Logic Problems
March 12, 2011 12:01 PM   Subscribe

Logic Problems
Generate an empty solving grid for any logic problem with as many as six categories, and six items per category. Authenticate using Facebook to construct a full logic problem, with any combination of title, introduction, clues, reference illustration, and named categories and items, and generate a well-formatted, dynamically generated print version, complete with solving grid and solution table. User Manual/Guide is here. MeFi users can MeFiMail me any questions; others can send questions via my website contact form.
posted by The Confessor (3 comments total) 2 users marked this as a favorite

Or, y'know, post a comment.

Seriously, how did I miss the fact that there are comments on Projects? Is that new, or something?
posted by The Confessor at 12:28 PM on March 12, 2011


Cool, I have often wondered if the lack of a chart is only there to make the puzzle more difficult. Thanks!
posted by soelo at 6:32 PM on March 12, 2011


Just stopping in to note that I've updated the project with the ability to create item lists explicitly shared between two or more categories, as well as categories with item lists intended to be calculated by the solver.
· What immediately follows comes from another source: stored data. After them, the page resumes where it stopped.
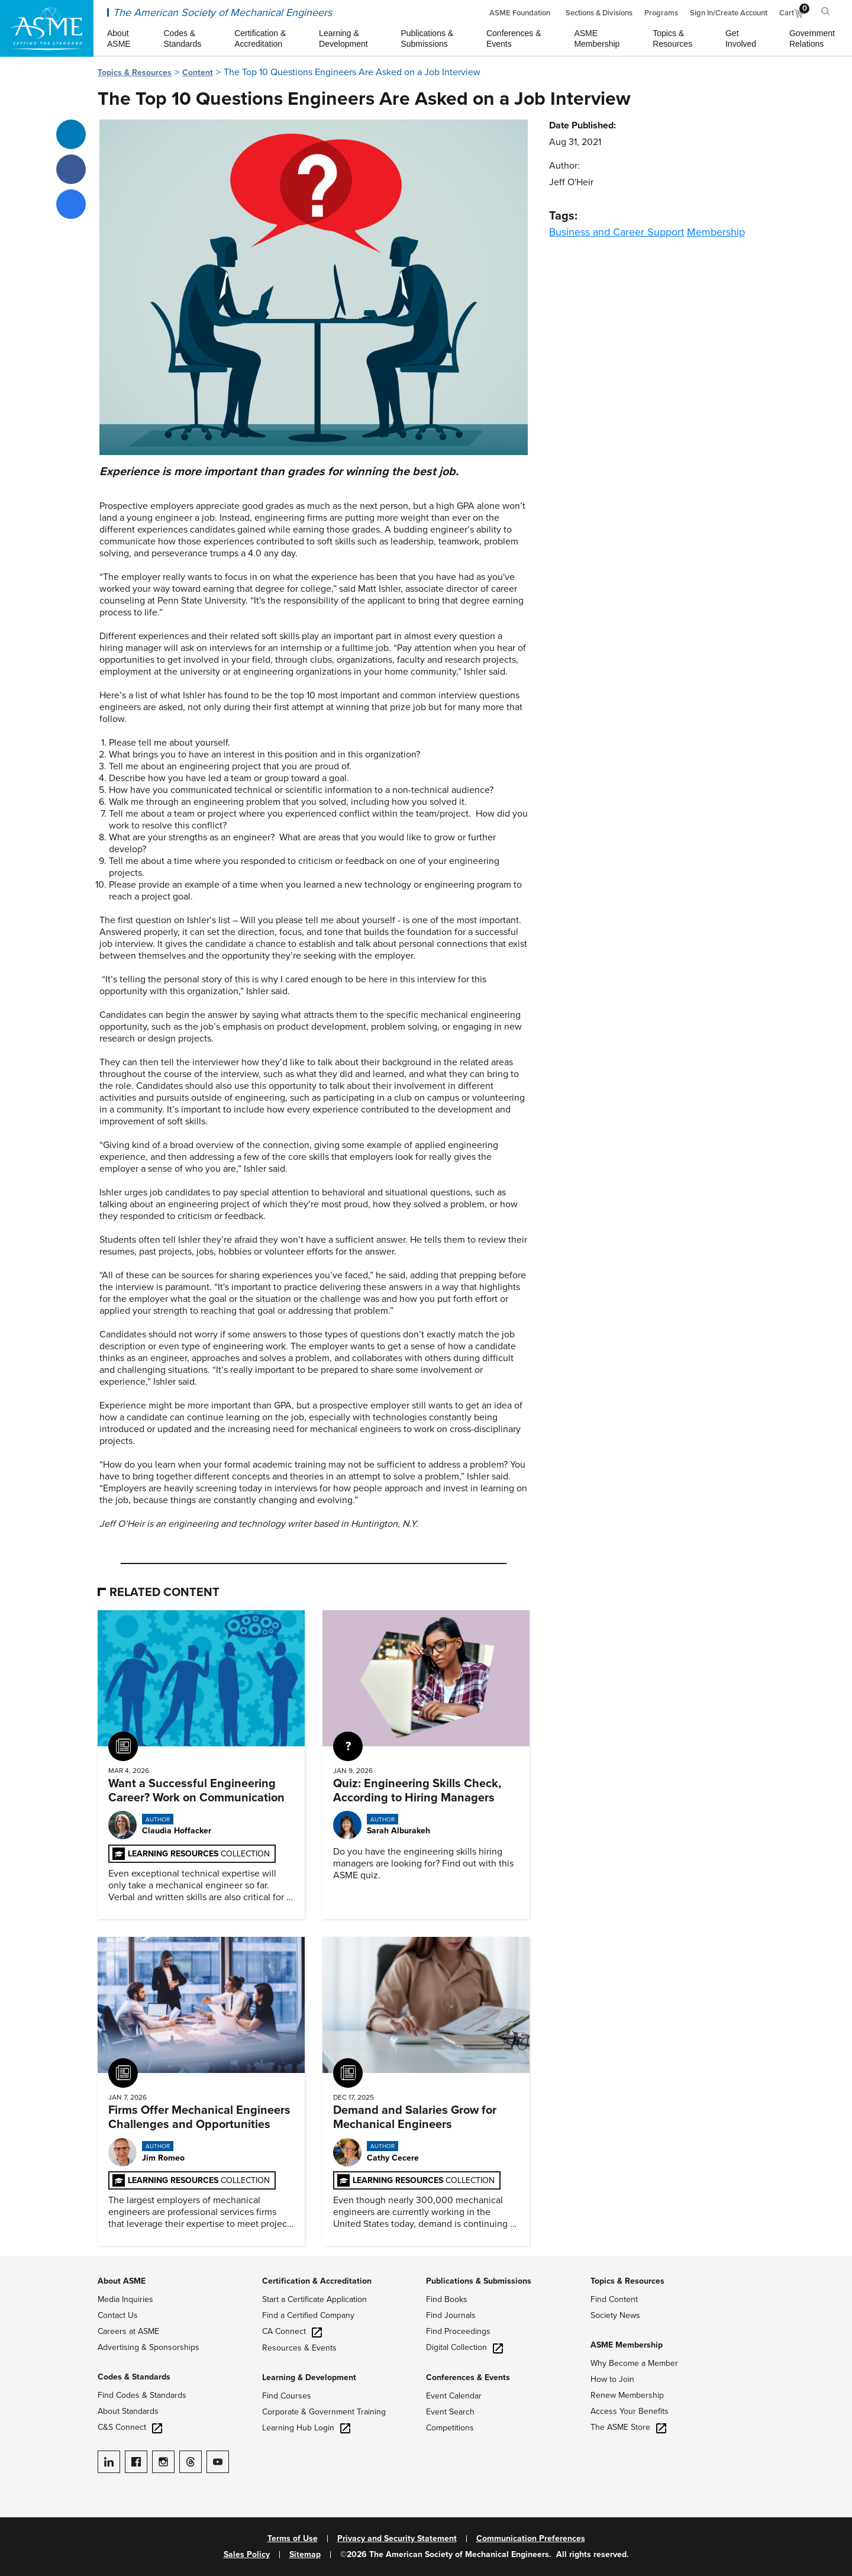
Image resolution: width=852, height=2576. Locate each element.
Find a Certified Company (308, 2315)
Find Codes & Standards (142, 2395)
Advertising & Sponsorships (148, 2347)
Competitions (450, 2428)
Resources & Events (299, 2348)
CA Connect (292, 2331)
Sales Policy (247, 2554)
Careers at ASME (128, 2331)
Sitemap (305, 2554)
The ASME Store (628, 2427)
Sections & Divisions (599, 13)
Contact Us (118, 2315)
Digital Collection (464, 2347)
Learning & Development (309, 2377)
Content (197, 72)
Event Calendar (454, 2396)
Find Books (446, 2299)
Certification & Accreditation (317, 2281)
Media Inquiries (125, 2299)
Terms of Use (292, 2538)
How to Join (612, 2379)
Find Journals (451, 2315)
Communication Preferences (530, 2538)
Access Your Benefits (629, 2411)
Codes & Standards (134, 2377)
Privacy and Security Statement (397, 2538)
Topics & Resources (135, 72)
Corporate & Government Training (324, 2412)
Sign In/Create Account (728, 13)
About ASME (122, 2281)
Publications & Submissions (478, 2281)
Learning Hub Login (306, 2428)
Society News (615, 2315)
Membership (716, 231)
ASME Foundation (519, 13)
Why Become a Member (634, 2363)
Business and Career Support (616, 231)
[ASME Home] (46, 28)
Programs (661, 13)
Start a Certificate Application (314, 2299)
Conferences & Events (468, 2377)
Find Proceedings (458, 2331)
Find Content (614, 2299)
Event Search (450, 2412)
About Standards (128, 2411)
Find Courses (286, 2396)
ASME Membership (626, 2345)
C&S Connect (130, 2427)
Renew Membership (627, 2395)
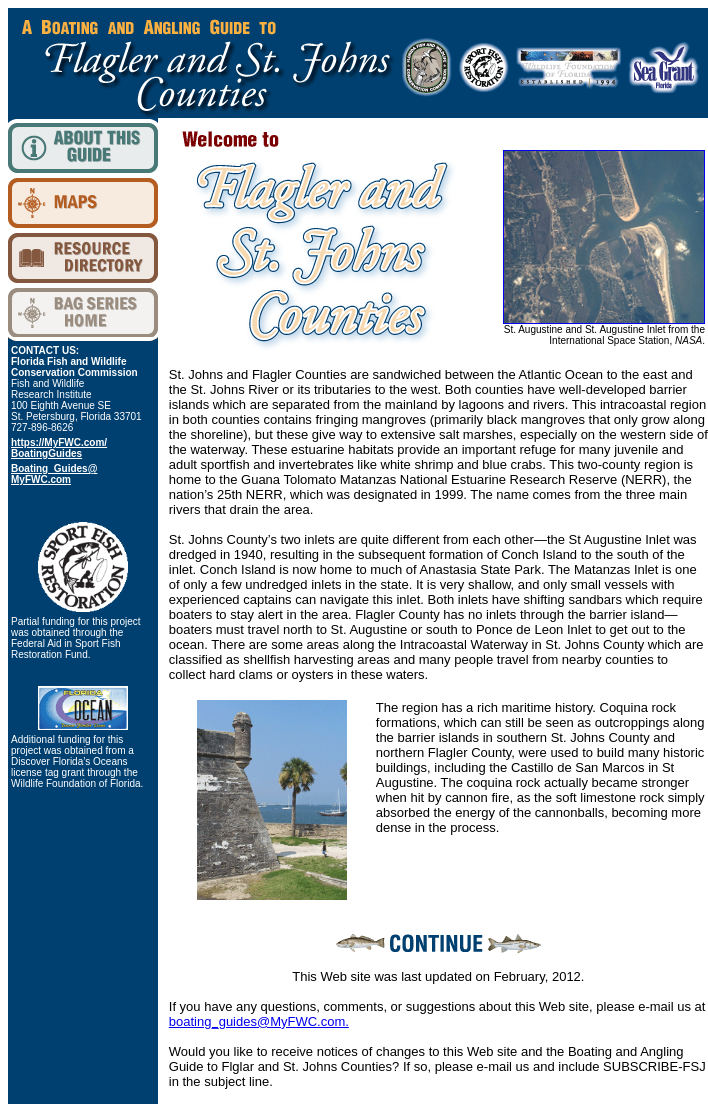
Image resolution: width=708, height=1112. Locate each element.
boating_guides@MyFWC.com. (259, 1021)
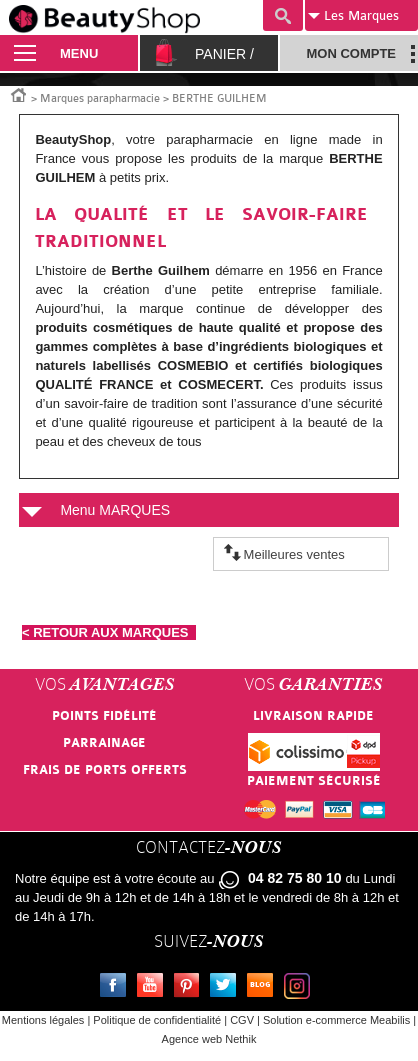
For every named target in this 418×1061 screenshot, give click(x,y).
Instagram (301, 988)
And soelo, having devoted a rather large amount of time recently to understanding logic problems (though a surprisingly small amount of that time was spent actually solving them), I can state definitively that for the most difficult logic problems you'll find in a magazine or digest the lack of a solving grid probably is not intended as an additional difficulty modifier, as these puzzles include features that render them largely unsuited for display in a grid.

The solving grid works best when each category has the same number of unique items, and there is a 1:1 correspondence between them. Occasionally you might find a solving grid constructed where a single item is repeated, but this is rare, since it introduces a fold in the logic that might confuse the less advanced players who tend to gravitate to the grid-bearing puzzles.

The really difficult logic problems use items with an unknown frequency of recurrence in the solution, for instance, asking the player to divide seven movies between three genres, with no indication except by navigating the clues how many any one genre appears in the solution. If a solving grid is included with such a problem, these categories with unknown item recurrence must be left blank, to be filled in by the solver.